# Apex serrng help



## violet (Jun 29, 2006)

*Apex setting help*

I'm trying to set up my Apex controller, and having trouble setting the email options. Does anyone know if it's possible to use rogers email or I have to set up account somewhere else? It says in the instruction that some servers wont support it because Apex doesn't have secure socket layers.
Need some help its drives me crazy.
Thank you


----------



## Chris S (Dec 19, 2007)

Probably best to contact rogers and give them the information so they can determine if it is a problem on their end.


----------



## phomaniac (Oct 10, 2010)

violet said:


> I'm trying to set up my Apex controller, and having trouble setting the email options. Does anyone know if it's possible to use rogers email or I have to set up account somewhere else?

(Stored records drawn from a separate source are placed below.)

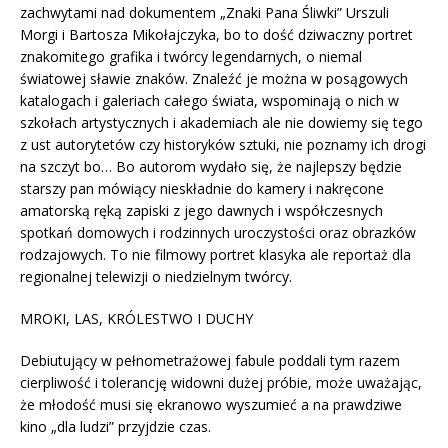
zachwytami nad dokumentem „Znaki Pana Śliwki” Urszuli
Morgi i Bartosza Mikołajczyka, bo to dość dziwaczny portret
znakomitego grafika i twórcy legendarnych, o niemal
światowej sławie znaków. Znaleźć je można w posągowych
katalogach i galeriach całego świata, wspominają o nich w
szkołach artystycznych i akademiach ale nie dowiemy się tego
z ust autorytetów czy historyków sztuki, nie poznamy ich drogi
na szczyt bo… Bo autorom wydało się, że najlepszy będzie
starszy pan mówiący nieskładnie do kamery i nakręcone
amatorską ręką zapiski z jego dawnych i współczesnych
spotkań domowych i rodzinnych uroczystości oraz obrazków
rodzajowych. To nie filmowy portret klasyka ale reportaż dla
regionalnej telewizji o niedzielnym twórcy.
MROKI, LAS, KRÓLESTWO I DUCHY
Debiutujący w pełnometrażowej fabule poddali tym razem
cierpliwość i tolerancję widowni dużej próbie, może uważając,
że młodość musi się ekranowo wyszumieć a na prawdziwe
kino „dla ludzi” przyjdzie czas.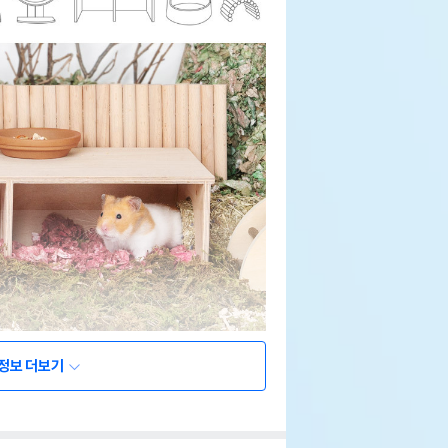
정보 더보기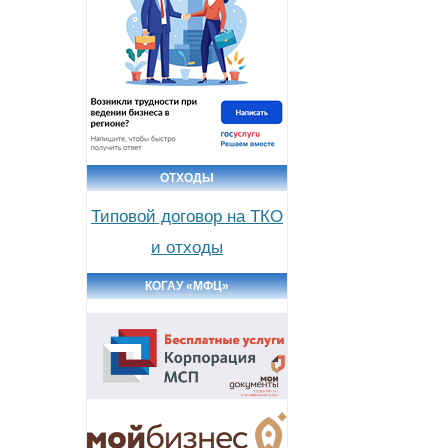
ОТХОДЫ
Типовой договор на ТКО
и отходы
КОГАУ «МФЦ»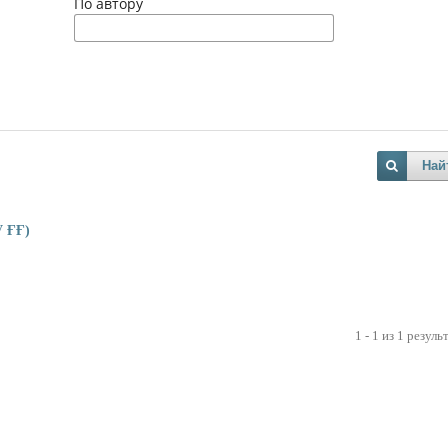
По автору
Най
 ҒҒ)
1 - 1 из 1 резуль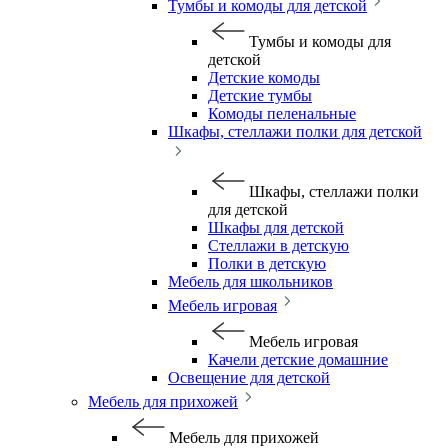
Тумбы и комоды для детской
Тумбы и комоды для
детской
Детские комоды
Детские тумбы
Комоды пеленальные
Шкафы, стеллажи полки для детской
Шкафы, стеллажи полки
для детской
Шкафы для детской
Стеллажи в детскую
Полки в детскую
Мебель для школьников
Мебель игровая
Мебель игровая
Качели детские домашние
Освещение для детской
Мебель для прихожей
Мебель для прихожей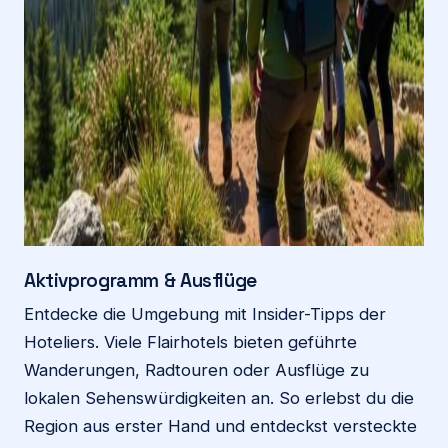
Aktivprogramm & Ausflüge
Entdecke die Umgebung mit Insider-Tipps der
Hoteliers. Viele Flairhotels bieten geführte
Wanderungen, Radtouren oder Ausflüge zu
lokalen Sehenswürdigkeiten an. So erlebst du die
Region aus erster Hand und entdeckst versteckte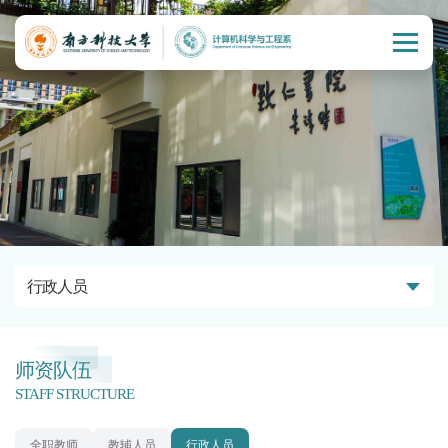
行政人员
师资队伍
STAFF STRUCTURE
全职教师
教辅人员
行政人员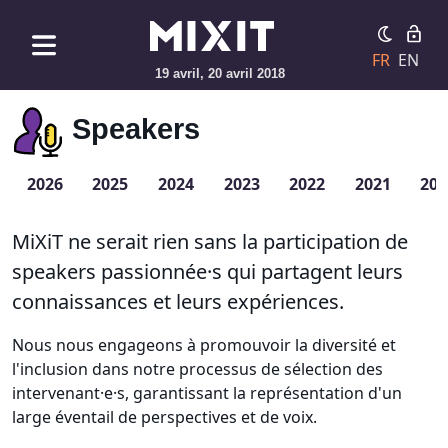
FR
EN
19 avril, 20 avril 2018
Speakers
2026
2025
2024
2023
2022
2021
201
MiXiT ne serait rien sans la participation de
speakers passionnée·s qui partagent leurs
connaissances et leurs expériences.
Nous nous engageons à promouvoir la diversité et
l'inclusion dans notre processus de sélection des
intervenant·e·s, garantissant la représentation d'un
large éventail de perspectives et de voix.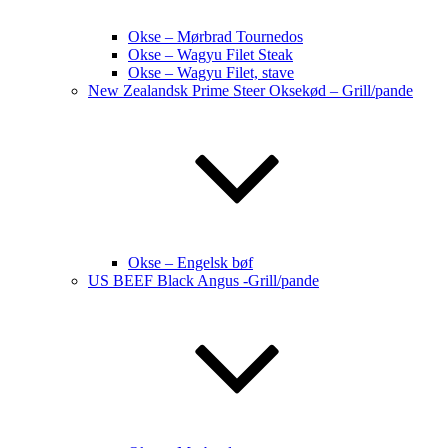
Okse – Mørbrad Tournedos
Okse – Wagyu Filet Steak
Okse – Wagyu Filet, stave
New Zealandsk Prime Steer Oksekød – Grill/pande
Okse – Engelsk bøf
US BEEF Black Angus -Grill/pande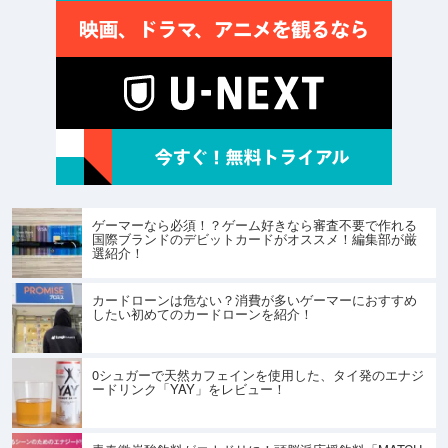
ゲーマーなら必須！？ゲーム好きなら審査不要で作れる
国際ブランドのデビットカードがオススメ！編集部が厳
選紹介！
カードローンは危ない？消費が多いゲーマーにおすすめ
したい初めてのカードローンを紹介！
0シュガーで天然カフェインを使用した、タイ発のエナジ
ードリンク「YAY」をレビュー！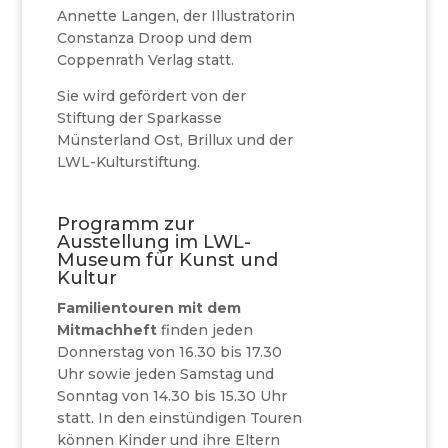
Annette Langen, der Illustratorin
Constanza Droop und dem
Coppenrath Verlag statt.
Sie wird gefördert von der
Stiftung der Sparkasse
Münsterland Ost, Brillux und der
LWL-Kulturstiftung.
Programm zur
Ausstellung im LWL-
Museum für Kunst und
Kultur
Familientouren mit dem
Mitmachheft
finden jeden
Donnerstag von 16.30 bis 17.30
Uhr sowie jeden Samstag und
Sonntag von 14.30 bis 15.30 Uhr
statt. In den einstündigen Touren
können Kinder und ihre Eltern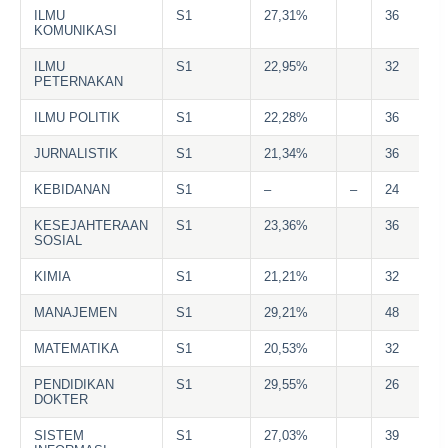
ILMU
S1
27,31%
36
KOMUNIKASI
ILMU
S1
22,95%
32
PETERNAKAN
ILMU POLITIK
S1
22,28%
36
JURNALISTIK
S1
21,34%
36
KEBIDANAN
S1
–
–
24
KESEJAHTERAAN
S1
23,36%
36
SOSIAL
KIMIA
S1
21,21%
32
MANAJEMEN
S1
29,21%
48
MATEMATIKA
S1
20,53%
32
PENDIDIKAN
S1
29,55%
26
DOKTER
SISTEM
S1
27,03%
39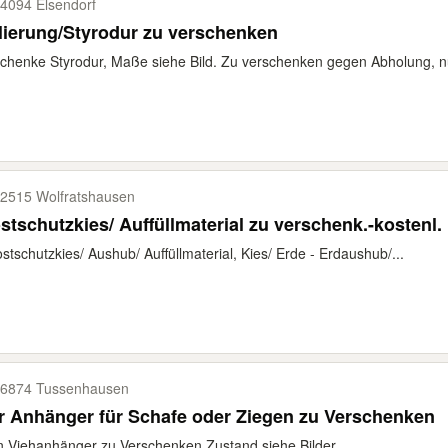
4094 Elsendorf
lierung/Styrodur zu verschenken
chenke Styrodur, Maße siehe Bild. Zu verschenken gegen Abholung, n
2515 Wolfratshausen
stschutzkies/ Auffüllmaterial zu verschenk.-kostenl.
ostschutzkies/ Aushub/ Auffüllmaterial, Kies/ Erde - Erdaushub/...
6874 Tussenhausen
Tier Anhänger für Schafe oder Ziegen zu Verschenken
n Viehanhänger zu Verschenken Zustand siehe Bilder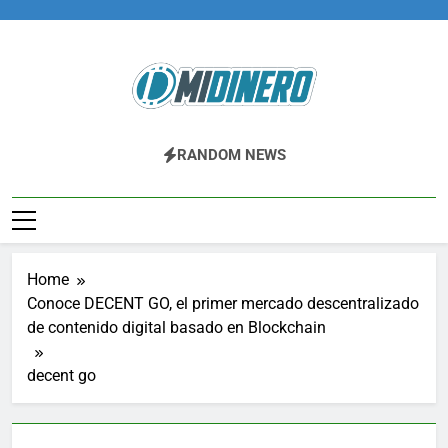
Skip
to
content
Midinero.co
Fintech, Criptomonedas
RANDOM NEWS
Home
Conoce DECENT GO, el primer mercado descentralizado
de contenido digital basado en Blockchain
decent go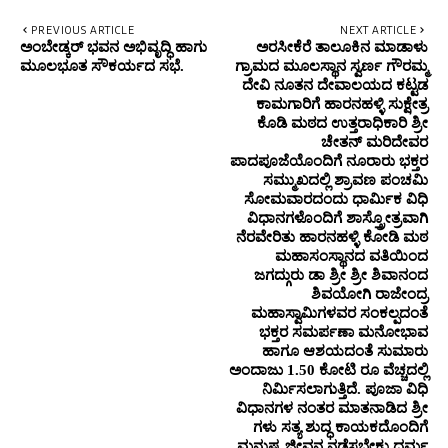
PREVIOUS ARTICLE
NEXT ARTICLE
ಅಂಬೇಡ್ಕರ್ ಭವನ ಅಭಿವೃದ್ಧಿ ಹಾಗು
ಅರಸೀಕೆರೆ ತಾಲೂಕಿನ ಮಾಡಾಳು
ಮೂಲಭೂತ ಸೌಕರ್ಯದ ಸಭೆ.
ಗ್ರಾಮದ ಮೂಲಸ್ಥಾನ ಸ್ವರ್ಣ ಗೌರಮ್ಮ
ದೇವಿ ನೂತನ ದೇವಾಲಯದ ಕಟ್ಟಡ
ಕಾಮಗಾರಿಗೆ ಹಾರನಹಳ್ಳಿ ಸುಕ್ಷೇತ್ರ
ಕೊಡಿ ಮಠದ ಉತ್ತರಾಧಿಕಾರಿ ಶ್ರೀ
ಚೇತನ್ ಮರಿದೇವರ
ಪಾದಪೂಜೆಯೊಂದಿಗೆ ನೂರಾರು ಭಕ್ತರ
ಸಮ್ಮುಖದಲ್ಲಿ ಶ್ರಾವಣ ಪಂಚಮಿ
ಸೋಮವಾರದಂದು ಧಾರ್ಮಿಕ ವಿಧಿ
ವಿಧಾನಗಳೊಂದಿಗೆ ಶಾಸ್ತ್ರೋತ್ರವಾಗಿ
ನೆರವೇರಿತು ಹಾರನಹಳ್ಳಿ ಕೋಡಿ ಮಠ
ಮಹಾಸಂಸ್ಥಾನದ ವತಿಯಿಂದ
ಜಗದ್ಗುರು ಡಾ ಶ್ರೀ ಶ್ರೀ ಶಿವಾನಂದ
ಶಿವಯೋಗಿ ರಾಜೇಂದ್ರ
ಮಹಾಸ್ವಾಮಿಗಳವರ ಸಂಕಲ್ಪದಂತೆ
ಭಕ್ತರ ಸಮರ್ಪಣಾ ಮನೋಭಾವ
ಹಾಗೂ ಆಶಯದಂತೆ ಸುಮಾರು
ಅಂದಾಜು 1.50 ಕೋಟಿ ರೂ ವೆಚ್ಚದಲ್ಲಿ
ನಿರ್ಮಿಸಲಾಗುತ್ತಿದೆ. ಪೂಜಾ ವಿಧಿ
ವಿಧಾನಗಳ ನಂತರ ಮಾತನಾಡಿದ ಶ್ರೀ
ಗಳು ಸತ್ಯ ಶುದ್ಧ ಕಾಯಕದೊಂದಿಗೆ
ಮನುಷ್ಯ ಜೀವನ ನಡೆಸಬೇಕು ಧರ್ಮ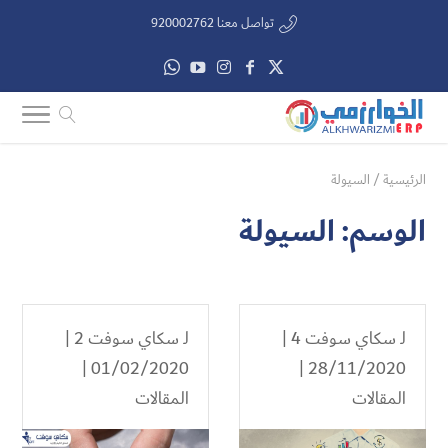
تواصل معنا 920002762
الرئيسية
/
السيولة
الوسم:
السيولة
لـ
سكاي سوفت 4
|
لـ
سكاي سوفت 2
|
01/02/2020 |
28/11/2020 |
المقالات
المقالات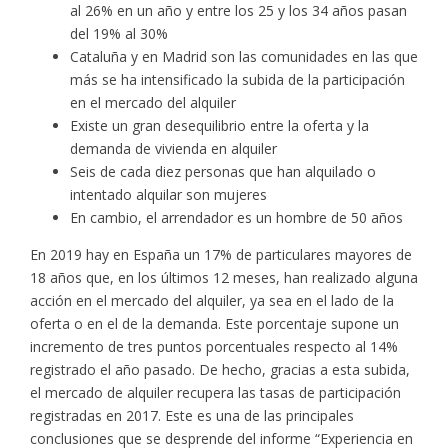
al 26% en un año y entre los 25 y los 34 años pasan
del 19% al 30%
Cataluña y en Madrid son las comunidades en las que
más se ha intensificado la subida de la participación
en el mercado del alquiler
Existe un gran desequilibrio entre la oferta y la
demanda de vivienda en alquiler
Seis de cada diez personas que han alquilado o
intentado alquilar son mujeres
En cambio, el arrendador es un hombre de 50 años
En 2019 hay en España un 17% de particulares mayores de
18 años que, en los últimos 12 meses, han realizado alguna
acción en el mercado del alquiler, ya sea en el lado de la
oferta o en el de la demanda. Este porcentaje supone un
incremento de tres puntos porcentuales respecto al 14%
registrado el año pasado. De hecho, gracias a esta subida,
el mercado de alquiler recupera las tasas de participación
registradas en 2017. Este es una de las principales
conclusiones que se desprende del informe “Experiencia en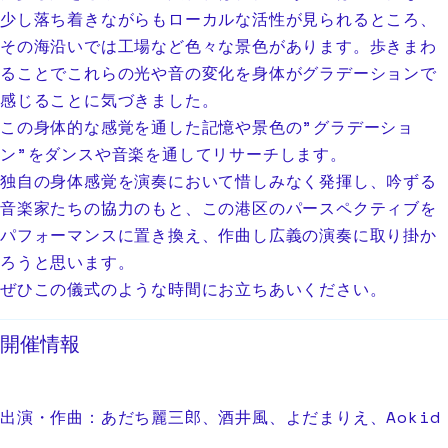
少し落ち着きながらもローカルな活性が見られるところ、
その海沿いでは工場など色々な景色があります。歩きまわ
ることでこれらの光や音の変化を身体がグラデーションで
感じることに気づきました。
この身体的な感覚を通した記憶や景色の”グラデーショ
ン”をダンスや音楽を通してリサーチします。
独自の身体感覚を演奏において惜しみなく発揮し、吟ずる
音楽家たちの協力のもと、この港区のパースペクティブを
パフォーマンスに置き換え、作曲し広義の演奏に取り掛か
ろうと思います。
ぜひこの儀式のような時間にお立ちあいください。
開催情報
出演・作曲：あだち麗三郎、酒井風、よだまりえ、Aokid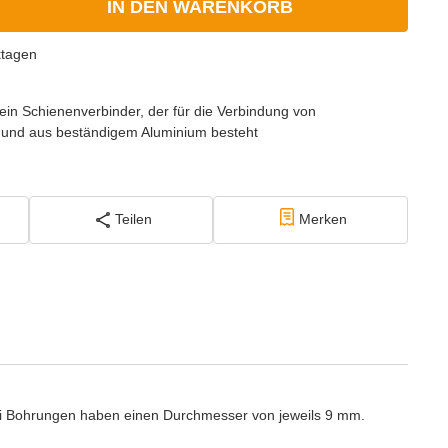
IN DEN WARENKORB
ktagen
t ein Schienenverbinder, der für die Verbindung von
d und aus beständigem Aluminium besteht
Teilen
Merken
wei Bohrungen haben einen Durchmesser von jeweils 9 mm.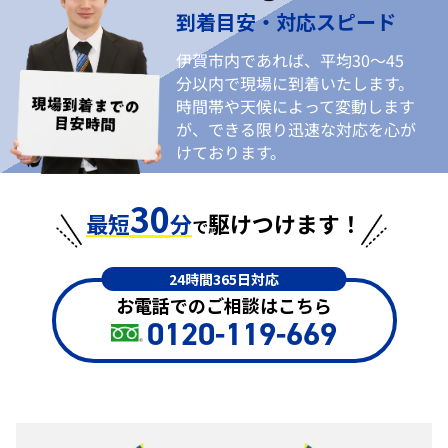
到着目安・対応スピード
伊賀市内であれば、平均30〜45
分以内で現場に到着いたします。
時間帯や天候によって変動します
が、できる限り迅速な対応を心が
けております。
30
最短
分
駆けつけます！
で
24時間365日対応
お電話でのご相談はこちら
0120-119-669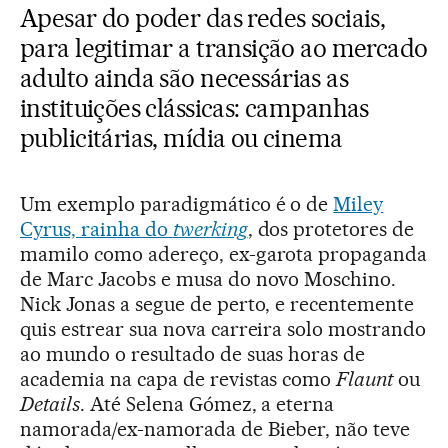
Apesar do poder das redes sociais,
para legitimar a transição ao mercado
adulto ainda são necessárias as
instituições clássicas: campanhas
publicitárias, mídia ou cinema
Um exemplo paradigmático é o de
Miley
Cyrus, rainha do
twerking
, dos protetores de
mamilo como adereço, ex-garota propaganda
de Marc Jacobs e musa do novo Moschino.
Nick Jonas a segue de perto, e recentemente
quis estrear sua nova carreira solo mostrando
ao mundo o resultado de suas horas de
academia na capa de revistas como
Flaunt
ou
Details
. Até Selena Gómez, a eterna
namorada/ex-namorada de Bieber, não teve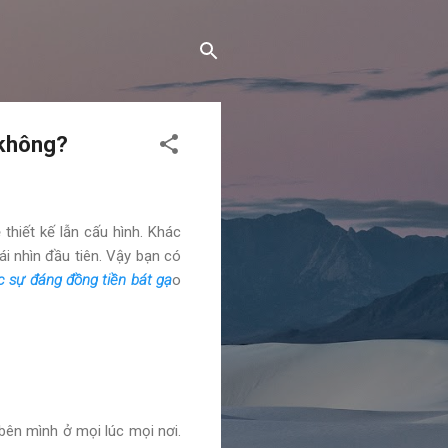
 không?
thiết kế lẫn cấu hình. Khác
ái nhìn đầu tiên. Vậy bạn có
c sự đáng đồng tiền bát gạ
o
bên mình ở mọi lúc mọi nơi.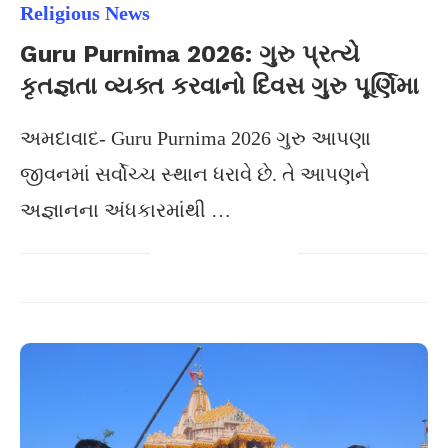
Religious News
Guru Purnima 2026: ગુરુ પ્રત્યે
કૃતજ્ઞતા વ્યક્ત કરવાનો દિવસ ગુરુ પૂર્ણિમા
અમદાવાદ- Guru Purnima 2026 ગુરુ આપણા
જીવનમાં સર્વોચ્ચ સ્થાન ધરાવે છે. તે આપણને
અજ્ઞાનના અંધકારમાંથી …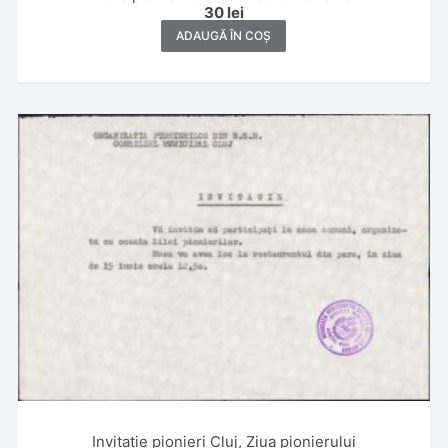
30
lei
ADAUGĂ ÎN COȘ
Invitație pionieri Cluj, Ziua pionierului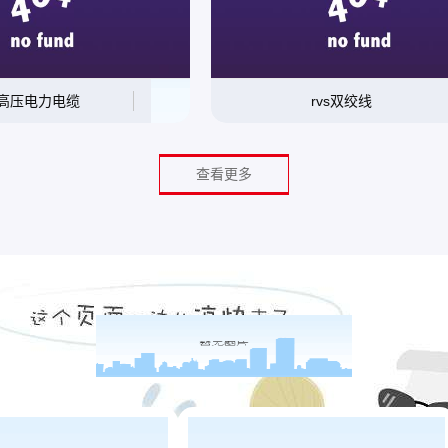
高压电力电缆
rvs双绞线
查看更多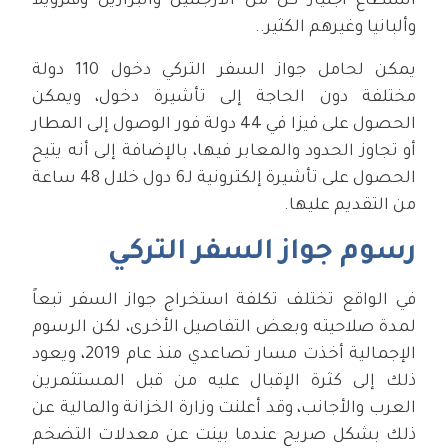
استطاع اجتياز كل من الأرجنتين والبرازيل وفنزويلا
وألبانيا وغيرهم الكثير..
يمكن لحامل جواز السفر التركي دخول 110 دولة
مختلفة دون الحاجة إلى تأشيرة دخول، ويمكن
الحصول على فيزا في 44 دولة فور الوصول إلى المطار
أو تجاوز الحدود والمعابر فيها، بالإضافة إلى أنه يتيح
الحصول على تأشيرة إلكترونية لـ6 دول خلال 48 ساعة
من التقديم عليها.
رسوم جواز السفر التركي
في الواقع تختلف تكلفة استخراج جواز السفر تبعاً
لمدة صلاحيته وبعض التفاصيل الأخرى، لكن الرسوم
الإجمالية أخذت مسار تصاعدي منذ عام 2019، ويعود
ذلك إلى كثرة الإقبال عليه من قبل المستثمرين
العرب والأجانب، وقد أعلنت وزارة الخزانة والمالية عن
ذلك بشكل صريح عندما بينت عن معدلات التضخم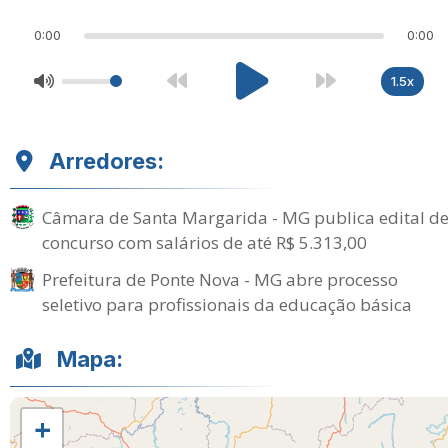
0:00
0:00
1.5x
Arredores:
Câmara de Santa Margarida - MG publica edital d
concurso com salários de até R$ 5.313,00
Prefeitura de Ponte Nova - MG abre processo
seletivo para profissionais da educação básica
Mapa:
+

It says in the instruction that some servers wont support it because Apex doesn't have secure socket layers.
> Need some help its drives me crazy.
> Thank you


Not sure if you figured this out already but Rogers SMTP does not require SSL

Email enable: enabled
SMTP Server: smtp.broadband.rogers.com
SMTP port: 587
From: [email protected]
To: email address of your choice OR [email protected] if you want it sent as a SMS to your cell phone 
Alt: second email account if you like 
Re-email delay:60 (this is the minutes delay the controller will use to send another email if the condition is still true, so you don't get 300 emails in a 5 minute period)
Time zone: Eastern is -5
Email Authentication: Enabled
User name: [email protected]
Password: Rogers email password not your Apex password

Hope this helps


----------